When I run into a dayhiker, I always wonder what motivates them to do a certain section of the CDT. Today, we walked through a burnt section, that crossed the same dirt forest service road every 2 miles. The sun blistered through the scorched section down on us, the trail wasn’t greatly maintained, and blowdowns (or rather, old burnt trees falling down), were all over the place. Either way, the dayhikers seemed to be having a great time.

Storm Lake

We’d been miraculously making 24s for the first time on this trail, and I realized we could make it to the pass at that speed. There was a problem: Our packages were at the Sula Country Store (13 miles from the pass) and one of those packages had shoes–which Brian no longer could wear with his broken foot. We had to get the shoes, get to Darby (31 miles from the pass) to mail them. Also, Sula’s diner isn’t open past 3 pm, so dinner options there didn’t look great. The store closed at 6–could we make 25 by 5, hitch a ride to the store and get there by 6?

Goat Flat

Miraculously, at 5 pm, we made it to Lost Trail Pass, a three way intersection at the Idaho/Montana border. For the past 3 hours of our hike to the pass, we’d been watching a storm blowing in, and as we reached the road, I grabbed my jacket. Across the road, I saw a kid hopping out of a pulled-over RV, taking a picture of me. “Great, I must look so dishelved that the kid wants to take a picture of a dirty hitchhiker,” I thought.

The RV turned around, and to my dismay, picked us up! It was an old 70s style RV that immediately reeked of old cigarette smoke. With now shabby looking valour seats, torn up sheets as curtains, and particle board walls, it certainly made for an interesting habitat. But the front window was amazing like a tour bus as we headed down the pass towards Sula Country Store with the Bitteroot Mountains on our left. The storm hit and even at the speed of the 10 mile per gallon RV, wind came through the window at me. The tattooed, slightly faded woman in the front held a bong, and her kid (the one who I thought took a picture of me–turned out it was the “Welcome to Montana” sign behind me), came up to the front seat.

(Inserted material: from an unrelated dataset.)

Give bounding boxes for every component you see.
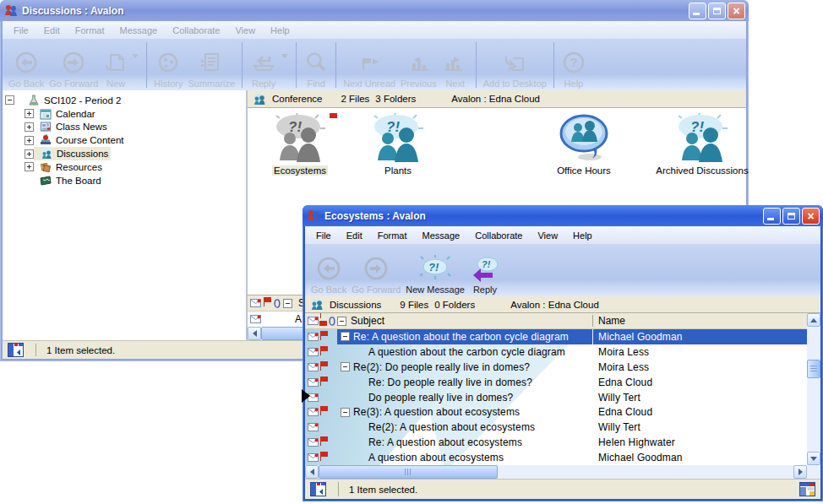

I bought my first pack of cigarettes at the Sula Country Store. The RV driver was getting them for himself, and I figured it’d be a gift. We picked up our package, and since the RV was headed towards Darby anyway, hopped back on. The lady in the front seat used the bong and handed the kid the bong to hold while she did something else. When the kid asked her a question, she threatened to medicate him. The miracle of the trail is getting the chance to interact with people completely different than my normal eco-Ivy League crowd. Either way, they were nice enough to give us a ride to Darby, and the unbelievable fact that we got to Darby by 6pm–with our package from Sula–made it well worth it!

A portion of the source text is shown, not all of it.